Un avant-goût de Brexit. C’est ce que Londres a donné en publiant sa stratégie commerciale dans le secteur agricole en cas de no deal.

De façon générale, les tarifs douaniers seraient fixés à zéro pour maintenir un prix de l’alimentation bas pour les consommateurs britanniques. Toutefois, le Royaume-Uni compte faire valoir ses intérêts et déstabiliser sa relation avec l’Union européenne, dont il connaît parfaitement les lignes rouges, en ciblant avec précision les secteurs sensibles : les viandes bovine, ovine et de volaille, le beurre, les fromages, la banane et le sucre. Ces derniers seraient soumis à des quotas tarifaires, permettant à Londres de protéger, au moins temporairement, ses agriculteurs, mais aussi de poser les jalons des négociations futures ou déjà avancées, notamment avec les pays du Commonwealth.

Toute cohérente qu’elle soit, cette stratégie a semblé perturber le commissaire européen à l’Agriculture, qui a appelé les agriculteurs à « rester calme » lors d’un déplacement en Irlande.

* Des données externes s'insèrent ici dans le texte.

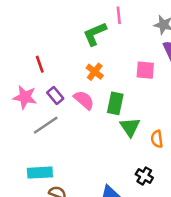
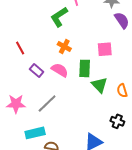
pink square: (145, 70) -> (105, 49), moved
pink star: (25, 97) -> (16, 104), moved
gray line: (46, 125) -> (47, 104), moved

La pression est maintenant sur ses épaules, tant la crise annoncée, faute d’accord de dernière minute, se révèle réelle. Les premiers effets se font déjà sentir pour le secteur bovin.

Discrètement, les Britanniques se sont mis en situation d’éviter toute pénurie de viande, et de provoquer une crise sur le marché intérieur de l’UE. Face à des prix en berne, les producteurs irlandais adoptent, eux, la stratégie « notre problème est votre problème ». Ils prennent position pour dégager leur marchandise à bas prix ailleurs, notamment en France. Sachant que la moitié de la production irlandaise trouvait un débouché au Royaume-Uni, l’ampleur de la crise est potentiellement considérable. Elle nécessitera, une fois n’est pas coutume, une véritable gestion de crise de la part du commissaire irlandais, en charge de l’agriculture européenne. Quitte à freiner les importations de pays tiers en actionnant une clause de sauvegarde, qui serait pour le moins justifiée.